Winter is upon us! This means that your face is constantly exposed to the elements. A mix of freezing cold mornings, central heating and let’s be honest – our lifestyles, normally makes our skin dehydrated around this time of the year. This is why we have to step up our skincare game. When your skin starts to feel a little tight, it’s important to know the difference between the dry and dehydrated skin.
Dry skin is a skin type, dehydration is a skin condition related to the water content in the skin.
Skin type is genetically determined. You can’t treat it, but you can control it by choosing the right products, and making the best out of the skin that you have been given! You have dry skin if it’s unable to produce adequate oil to create a hydrolipid film that protects your skin and retains moisture in it. Your skin type can also change with time (if you suffered from oily skin as a teenager, it may become normal or even dry in your thirties). Knowing your skin type is essential to building the most effective skin care routine all year round.
On the other hand, a skin condition (dehydration) is a result of external factors such as using the wrong products, the environment (cold weather, dry air …), lifestyle, diet or even hard water. Your skin can be dehydrated regardless of skin type – it happens with oily skin too. The good news is that skin conditions are easier to overcome.
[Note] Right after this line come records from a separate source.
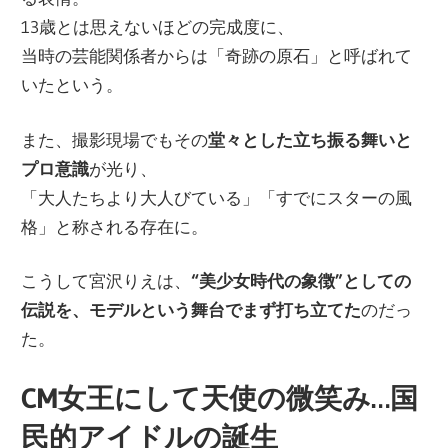
13歳とは思えないほどの完成度に、
当時の芸能関係者からは「奇跡の原石」と呼ばれて
いたという。
また、撮影現場でもその
堂々とした立ち振る舞いと
プロ意識
が光り、
「大人たちより大人びている」「すでにスターの風
格」と称される存在に。
こうして宮沢りえは、
“美少女時代の象徴”としての
伝説を、モデルという舞台でまず打ち立てた
のだっ
た。
CM女王にして天使の微笑み…国
民的アイドルの誕生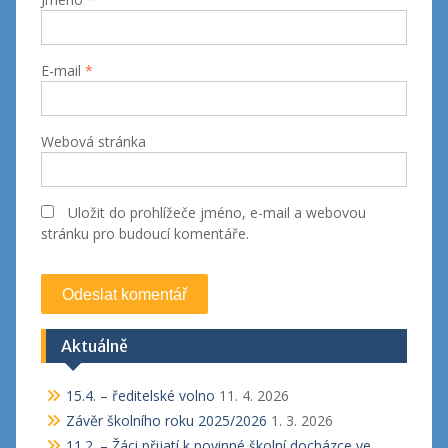
E-mail
*
Webová stránka
Uložit do prohlížeče jméno, e-mail a webovou
stránku pro budoucí komentáře.
Aktuálně
15.4. – ředitelské volno
11. 4. 2026
Závěr školního roku 2025/2026
1. 3. 2026
11.2. – Žáci přijatí k povinné školní docházce ve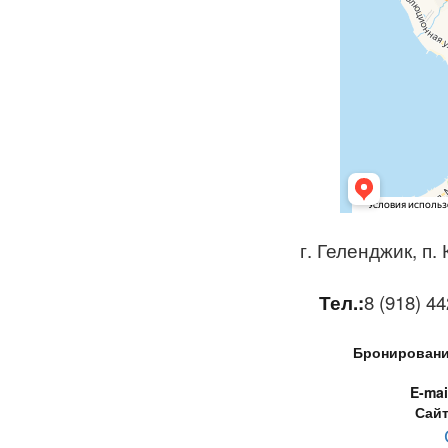
г. Геленджик, п.
Тел.:
8 (918) 44
Бронирование
E-mai
Сайт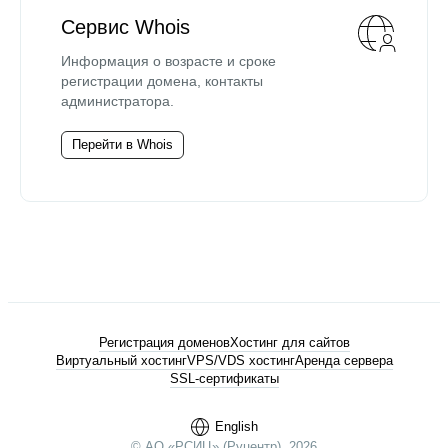
Сервис Whois
Информация о возрасте и сроке
регистрации домена, контакты
администратора.
Перейти в Whois
Регистрация доменов
Хостинг для сайтов
Виртуальный хостинг
VPS/VDS хостинг
Аренда сервера
SSL-сертификаты
English
© АО «РСИЦ» (Руцентр), 2026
The biggest difference between the two is that dry skin lacks oils whilst dehydrated skin is thirsty for water. That’s why it’s so important to get to the root of what’s causing the tight feeling on your face … or possibly even dry patches and flakiness.
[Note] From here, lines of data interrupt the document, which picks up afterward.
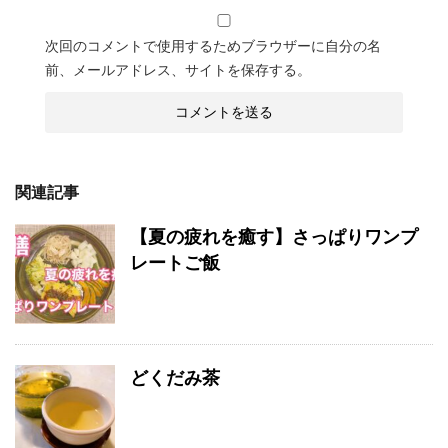
次回のコメントで使用するためブラウザーに自分の名
前、メールアドレス、サイトを保存する。
関連記事
【夏の疲れを癒す】さっぱりワンプ
レートご飯
どくだみ茶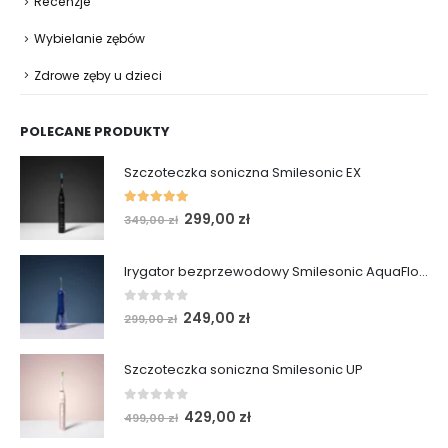
Recenzje
Wybielanie zębów
Zdrowe zęby u dzieci
POLECANE PRODUKTY
Szczoteczka soniczna Smilesonic EX
5.00
out of 5
Pierwotna
Aktualna
299,00
zł
349,00
zł
cena
cena
wynosiła:
wynosi:
Irygator bezprzewodowy Smilesonic AquaFlow
349,00 zł.
299,00 zł.
0
out of 5
Pierwotna
Aktualna
249,00
zł
299,00
zł
cena
cena
wynosiła:
wynosi:
Szczoteczka soniczna Smilesonic UP
299,00 zł.
249,00 zł.
0
out of 5
Pierwotna
Aktualna
429,00
zł
499,00
zł
cena
cena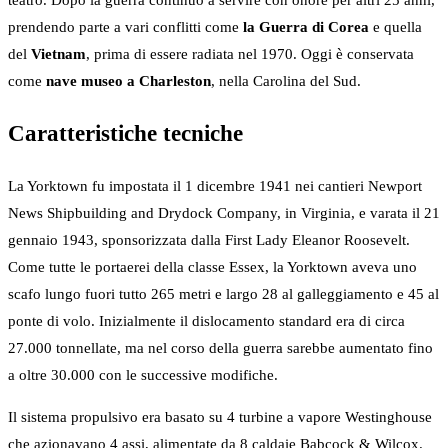
teatro. Dopo la guerra continuò a servire con onore per altri 25 anni,
prendendo parte a vari conflitti come
la Guerra di Corea
e quella
del
Vietnam
, prima di essere radiata nel 1970. Oggi è conservata
come
nave museo a Charleston
, nella Carolina del Sud.
Caratteristiche tecniche
La Yorktown fu impostata il 1 dicembre 1941 nei cantieri Newport
News Shipbuilding and Drydock Company, in Virginia, e varata il 21
gennaio 1943, sponsorizzata dalla First Lady Eleanor Roosevelt.
Come tutte le portaerei della classe Essex, la Yorktown aveva uno
scafo lungo fuori tutto 265 metri e largo 28 al galleggiamento e 45 al
ponte di volo. Inizialmente il dislocamento standard era di circa
27.000 tonnellate, ma nel corso della guerra sarebbe aumentato fino
a oltre 30.000 con le successive modifiche.
Il sistema propulsivo era basato su 4 turbine a vapore Westinghouse
che azionavano 4 assi, alimentate da 8 caldaie Babcock & Wilcox.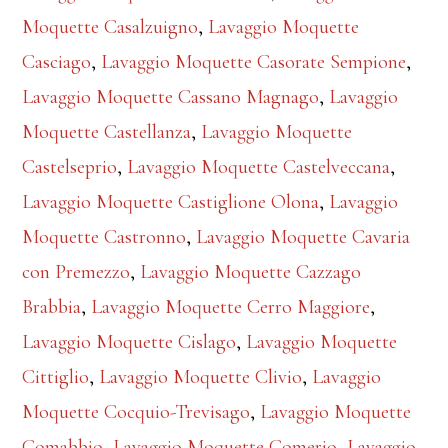
Moquette Casalzuigno
,
Lavaggio Moquette
Casciago
,
Lavaggio Moquette Casorate Sempione
,
Lavaggio Moquette Cassano Magnago
,
Lavaggio
Moquette Castellanza
,
Lavaggio Moquette
Castelseprio
,
Lavaggio Moquette Castelveccana
,
Lavaggio Moquette Castiglione Olona
,
Lavaggio
Moquette Castronno
,
Lavaggio Moquette Cavaria
con Premezzo
,
Lavaggio Moquette Cazzago
Brabbia
,
Lavaggio Moquette Cerro Maggiore
,
Lavaggio Moquette Cislago
,
Lavaggio Moquette
Cittiglio
,
Lavaggio Moquette Clivio
,
Lavaggio
Moquette Cocquio-Trevisago
,
Lavaggio Moquette
Comabbio
,
Lavaggio Moquette Comerio
,
Lavaggio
A clear indication of dehydrated skin is if feels tight, (dry skin can also feel like this), it absorbs moisturizers really quickly, skin looks dull and grayish. It doesn’t bounce back.
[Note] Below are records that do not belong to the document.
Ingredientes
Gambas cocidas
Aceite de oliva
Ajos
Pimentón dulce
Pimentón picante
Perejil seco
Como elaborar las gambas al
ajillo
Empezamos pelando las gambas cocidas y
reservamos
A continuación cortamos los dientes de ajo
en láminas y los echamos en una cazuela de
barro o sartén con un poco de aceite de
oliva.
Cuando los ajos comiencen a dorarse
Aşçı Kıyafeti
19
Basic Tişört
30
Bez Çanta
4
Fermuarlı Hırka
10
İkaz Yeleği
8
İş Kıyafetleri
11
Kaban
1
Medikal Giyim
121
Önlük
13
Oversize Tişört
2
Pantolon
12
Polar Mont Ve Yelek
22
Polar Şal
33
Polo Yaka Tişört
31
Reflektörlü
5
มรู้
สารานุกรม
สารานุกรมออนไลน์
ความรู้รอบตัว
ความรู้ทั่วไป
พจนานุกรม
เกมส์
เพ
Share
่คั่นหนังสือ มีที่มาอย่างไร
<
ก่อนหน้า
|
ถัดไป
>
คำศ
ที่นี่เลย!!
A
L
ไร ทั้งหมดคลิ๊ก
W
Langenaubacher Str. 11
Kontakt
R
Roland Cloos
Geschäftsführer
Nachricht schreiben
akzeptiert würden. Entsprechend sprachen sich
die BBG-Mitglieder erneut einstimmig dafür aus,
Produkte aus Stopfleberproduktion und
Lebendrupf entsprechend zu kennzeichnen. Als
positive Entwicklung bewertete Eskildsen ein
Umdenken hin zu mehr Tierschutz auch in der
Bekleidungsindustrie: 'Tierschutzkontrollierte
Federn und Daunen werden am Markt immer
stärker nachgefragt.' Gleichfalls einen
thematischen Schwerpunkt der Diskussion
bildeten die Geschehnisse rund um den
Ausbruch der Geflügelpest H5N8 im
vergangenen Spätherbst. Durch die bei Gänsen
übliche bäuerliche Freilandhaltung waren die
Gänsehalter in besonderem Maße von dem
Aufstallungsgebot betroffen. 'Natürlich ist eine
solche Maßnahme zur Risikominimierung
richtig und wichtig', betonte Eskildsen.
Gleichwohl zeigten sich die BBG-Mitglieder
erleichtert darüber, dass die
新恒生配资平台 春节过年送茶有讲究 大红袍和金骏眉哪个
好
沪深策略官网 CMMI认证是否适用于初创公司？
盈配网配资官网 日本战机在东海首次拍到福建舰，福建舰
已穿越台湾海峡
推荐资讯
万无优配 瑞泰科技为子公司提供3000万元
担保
We will cover skin care routines for different skin types in future posts, but for now here are some tips on how to overcome dehydrated skin. It’s a condition that affects the majority of us in the winter time.
Use very gentle products that won’t strip your skin. Use cream cleansers or gel ones without harsh cleaning agents such as SLS (Sodium Lauryl Sulfate or Sodium Laureth Sulfate). If it’s foaming, it’s too harsh. If your skin feels squeaky clean after washing, change your cleanser.
Use hydrating toner. This means that it doesn’t contain any alcohol (dooh), fragrances, even essential oils can be drying. It should be full of humectants, antioxidants, and soothing agents – look for ingredients such as aloe vera, hyaluronic acid, glycerin, algae extract, squalene … And apply the next product on the skin when it’s still dump.
Start your treat routine with essence, serum, gel, treatment … anything super hydrating. Again look for hydrating ingredients (see above) and continue with your moisturizer/oil. We are applying products from the thinnest to the thickest, remember? First, we hydrate and then we “lock it” with the moisturizer.
4 Everything else:
a Minimise the usage of mechanical exfoliants – or make your own out of brown sugar, honey and coconut oil – super good for dehydrated skin. You can also use acids. It’s worth thinking about switching to products with lower concentrations. Exfoliation is still very important for hydrating products to be able to penetrate the skin. Upgrade your routine with hydrating sheet masks or overnight hydrating masks few nights a week.
b Drink more water – skin is the last organ to receive water – so don’t rely on H20 alone to fix everything! It’s quite likely that you don’t drink enough water throughout the day anyway. Drinking water will help, but won’t fix the problem.
c Get a humidifier for the office and for home (Ross Geller had one, you should too)
d avoid anything that creates a layer/barrier on your skin that can prevent it from absorbing water from the environment (mineral oil, silicones)
Would you like your skin to look like on a grape or a raisin? I thought so!